Había otra pareja sentada a su lado, otro hombre mayor y una mujer, probablemente casados, y el caballero enojado les echaba agua ahora. En realidad, fue principalmente la mujer en esta otra mesa la que se llevó la peor parte. El caballero enojado, sin prestar atención a nadie más, estaba salpicando agua a la esposa de otro hombre. No una o dos veces, pero al menos tres buenas bofetadas resonaron en la superficie de esa mesa, agua y hielo lloviendo de costado sobre un inocente extraño a cinco pies de distancia. Luego, los caballeros de esta otra mesa se enojaron y le gritaron al caballero enojado original que se detuviera, que viera lo que estaba haciendo, que dejara de arrojar agua. ¿Es esto una película? Me reí para mis adentros. ¿Hay arreglo para que haya pelea?

No hubo pelea. El caballero de la esposa salpicada le dijo firmemente al hombre enojado que se detuviera, y él lo hizo. Más que eso, su rostro se puso más rojo que antes. Supongo que si un humano pudiera dramatizar el equivalente a un perro poniendo su cola entre las piernas, lo estaba viendo suceder. El hombre enojado dijo algo, se encogió sobre su brazo izquierdo cruzado frente a él y dejó caer la cabeza hasta que su puño derecho lo apoyó en la frente. No logró levantar la vista el resto del tiempo que lo miré, lo cual, por supuesto, y seguramente comprenderás, no pude evitar.

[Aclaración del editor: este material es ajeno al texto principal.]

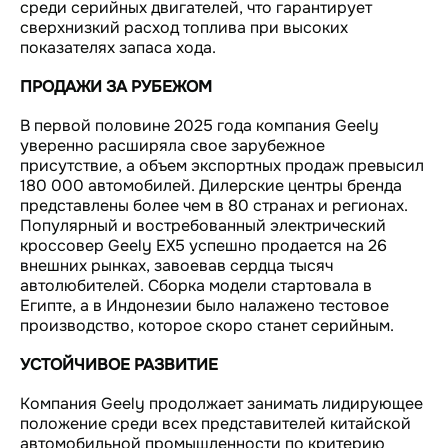
среди серийных двигателей, что гарантирует
сверхнизкий расход топлива при высоких
показателях запаса хода.
ПРОДАЖИ ЗА РУБЕЖОМ
В первой половине 2025 года компания Geely
уверенно расширяла свое зарубежное
присутствие, а объем экспортных продаж превысил
180 000 автомобилей. Дилерские центры бренда
представлены более чем в 80 странах и регионах.
Популярный и востребованный электрический
кроссовер Geely EX5 успешно продается на 26
внешних рынках, завоевав сердца тысяч
автолюбителей. Сборка модели стартовала в
Египте, а в Индонезии было налажено тестовое
производство, которое скоро станет серийным.
УСТОЙЧИВОЕ РАЗВИТИЕ
Компания Geely продолжает занимать лидирующее
положение среди всех представителей китайской
автомобильной промышленности по критерию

Fue un momento triste de nuevo. Desde ver su ira desenfrenada hasta cómo hizo el ridículo y la vergüenza de que todos se quedaron para cenar. Fue triste.

Entonces me di cuenta de que era yo.

Está bien, no fui realmente yo. Yo no era el caballero enojado en el restaurante esa noche en particular. Pero he estado enojado antes, y debo parecer igual de estúpido.

Nunca he derramado agua ni salpicado a extraños, pero me he enfadado y ha afectado a personas inocentes a mi alrededor. Nunca he gritado una maldición sin palabras en un lugar público, pero he hablado con un tono menos que encantador a mis hijos cuando tiraron una taza llena de jugo. Y mi enfado, aunque no público, aunque todavía no perturbe la cena de los vecinos, no es menos espectáculo que la diatriba enrojecida de ese viejo.

Eso es lo que pasa con la ira, y lo que necesitaba aprender (quizás todos podamos aprender) de una escena como la que montó este caballero enojado. La ira injusta, sin importar dónde esté, es una tontería.

La ira siempre nos dice algo, y la mayoría de las veces, si somos honestos, nos dice que somos ridículos. Recuerda que tenemos un Padre en los cielos que conoce todas nuestras necesidades (Mateo 6:32). Ha contado los cabellos de nuestra cabeza, y tiene nuestras vidas en sus manos. Él nos dice que aunque la tierra se desmorone, aunque los montes se trasladen al corazón del mar, no debemos temer (Salmo 46:2). Lo que significa que, cuando dejamos que el pecado se salga con la suya, la ira apunta a la banalidad de nuestra pasión, nuestras pequeñas ansiedades, nuestra necesidad desesperada.

Hija, nuestro Padre debe pensar, es solo un vaso de agua.